● **EXCERPTED DATA**
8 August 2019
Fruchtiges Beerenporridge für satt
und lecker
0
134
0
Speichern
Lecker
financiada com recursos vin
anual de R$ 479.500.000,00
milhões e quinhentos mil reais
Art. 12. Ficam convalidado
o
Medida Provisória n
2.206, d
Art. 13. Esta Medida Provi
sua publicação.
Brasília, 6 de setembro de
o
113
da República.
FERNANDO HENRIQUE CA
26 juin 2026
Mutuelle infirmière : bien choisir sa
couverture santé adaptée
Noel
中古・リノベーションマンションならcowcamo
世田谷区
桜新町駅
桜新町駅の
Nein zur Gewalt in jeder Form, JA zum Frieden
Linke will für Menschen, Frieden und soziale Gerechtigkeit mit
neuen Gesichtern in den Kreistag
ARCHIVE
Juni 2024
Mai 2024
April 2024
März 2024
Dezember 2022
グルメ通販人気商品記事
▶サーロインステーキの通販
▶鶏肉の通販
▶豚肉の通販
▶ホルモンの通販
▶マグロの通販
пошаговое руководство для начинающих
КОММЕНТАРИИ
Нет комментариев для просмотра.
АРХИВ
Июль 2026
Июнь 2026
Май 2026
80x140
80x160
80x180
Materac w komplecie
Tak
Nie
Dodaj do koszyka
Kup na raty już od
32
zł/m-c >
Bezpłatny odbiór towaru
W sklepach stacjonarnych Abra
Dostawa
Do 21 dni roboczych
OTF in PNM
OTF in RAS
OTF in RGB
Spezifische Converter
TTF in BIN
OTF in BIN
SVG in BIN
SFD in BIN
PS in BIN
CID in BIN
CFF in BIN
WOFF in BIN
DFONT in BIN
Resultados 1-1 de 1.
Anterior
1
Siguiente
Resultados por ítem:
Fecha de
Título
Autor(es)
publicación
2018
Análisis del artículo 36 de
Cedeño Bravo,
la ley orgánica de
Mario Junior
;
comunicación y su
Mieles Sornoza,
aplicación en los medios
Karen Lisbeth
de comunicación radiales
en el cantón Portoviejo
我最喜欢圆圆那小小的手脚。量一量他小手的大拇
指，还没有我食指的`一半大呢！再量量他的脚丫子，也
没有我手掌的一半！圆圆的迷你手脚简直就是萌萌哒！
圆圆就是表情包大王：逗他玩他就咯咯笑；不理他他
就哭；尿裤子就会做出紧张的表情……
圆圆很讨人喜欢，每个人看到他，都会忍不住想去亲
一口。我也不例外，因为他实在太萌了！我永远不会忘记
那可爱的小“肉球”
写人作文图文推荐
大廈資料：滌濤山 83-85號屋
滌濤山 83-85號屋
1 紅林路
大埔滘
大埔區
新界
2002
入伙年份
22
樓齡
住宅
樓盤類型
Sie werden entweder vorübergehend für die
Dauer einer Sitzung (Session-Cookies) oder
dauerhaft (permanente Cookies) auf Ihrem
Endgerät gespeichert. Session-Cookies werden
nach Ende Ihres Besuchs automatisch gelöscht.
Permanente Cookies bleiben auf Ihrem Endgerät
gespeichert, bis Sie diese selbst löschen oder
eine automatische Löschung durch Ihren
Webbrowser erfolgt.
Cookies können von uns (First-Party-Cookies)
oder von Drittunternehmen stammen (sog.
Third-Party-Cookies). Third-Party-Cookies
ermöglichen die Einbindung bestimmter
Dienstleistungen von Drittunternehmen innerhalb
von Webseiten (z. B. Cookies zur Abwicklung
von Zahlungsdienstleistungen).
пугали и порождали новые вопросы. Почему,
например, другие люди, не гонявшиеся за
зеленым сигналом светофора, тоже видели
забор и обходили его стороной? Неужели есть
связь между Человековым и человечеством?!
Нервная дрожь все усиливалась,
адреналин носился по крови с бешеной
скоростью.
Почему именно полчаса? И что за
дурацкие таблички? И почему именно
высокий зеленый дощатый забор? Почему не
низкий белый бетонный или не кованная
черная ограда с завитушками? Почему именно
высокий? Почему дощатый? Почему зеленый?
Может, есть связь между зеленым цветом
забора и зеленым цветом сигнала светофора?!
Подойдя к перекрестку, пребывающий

● **REQUIRED WORK**
Reading down the material above, count how many lines contain the word "зеленым". Respond with the number by itself.

● **RESULT FOR THIS EXERCISE**
3